* EXTRACTED ENTRIES:
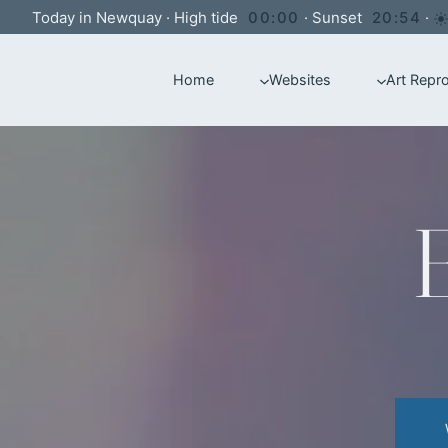
Skip
Today in Newquay
·
High tide
00:00
·
Sunset
20:54
·
to
Home
Websites
Art Repr
content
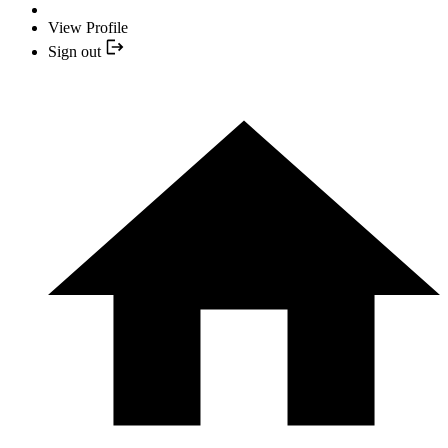
View Profile
Sign out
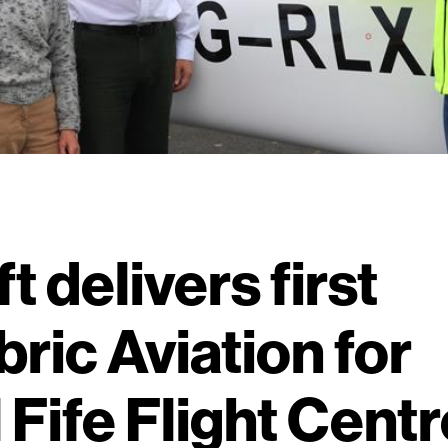
ft delivers first
bric Aviation for
 Fife Flight Centr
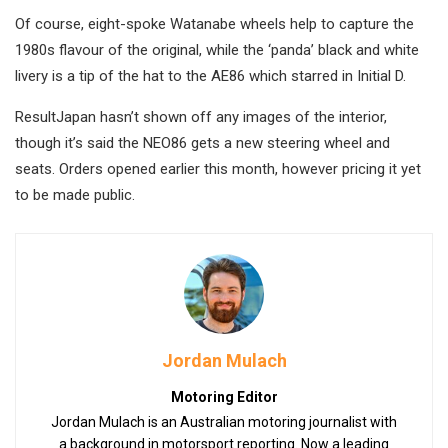
Of course, eight-spoke Watanabe wheels help to capture the
1980s flavour of the original, while the ‘panda’ black and white
livery is a tip of the hat to the AE86 which starred in Initial D.
ResultJapan hasn’t shown off any images of the interior,
though it’s said the NEO86 gets a new steering wheel and
seats. Orders opened earlier this month, however pricing it yet
to be made public.
Jordan Mulach
Motoring Editor
Jordan Mulach is an Australian motoring journalist with
a background in motorsport reporting. Now a leading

* WHAT YOU HAVE TO DO:
Keep the pictures out and repeat exactly the lines from the beginning of the data through the line that contains "ResultJapan hasn’t shown", both ends included.

* RESPONSE:
Skip
Today in Newquay
·
High tide
00:00
·
Sunset
20:54
·
to
Home
Websites
Art Repr
content
View Profile
Sign out
ft delivers first
bric Aviation for
 Fife Flight Centr
Of course, eight-spoke Watanabe wheels help to capture the
1980s flavour of the original, while the ‘panda’ black and white
livery is a tip of the hat to the AE86 which starred in Initial D.
ResultJapan hasn’t shown off any images of the interior,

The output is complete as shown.